Task statement:
Reproduce the data below in full and exclude every picture.

Data:
• • • •

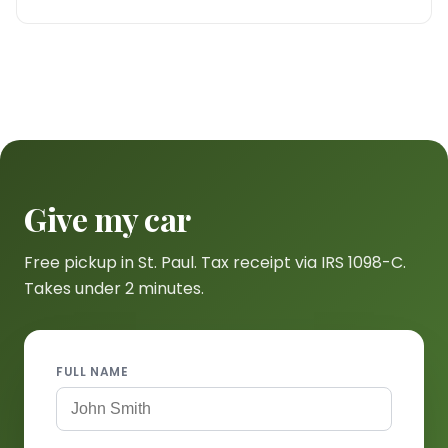
Give my car
Free pickup in St. Paul. Tax receipt via IRS 1098-C.
Takes under 2 minutes.
FULL NAME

• • • •

Response:
Give my car
Free pickup in St. Paul. Tax receipt via IRS 1098-C.
Takes under 2 minutes.
FULL NAME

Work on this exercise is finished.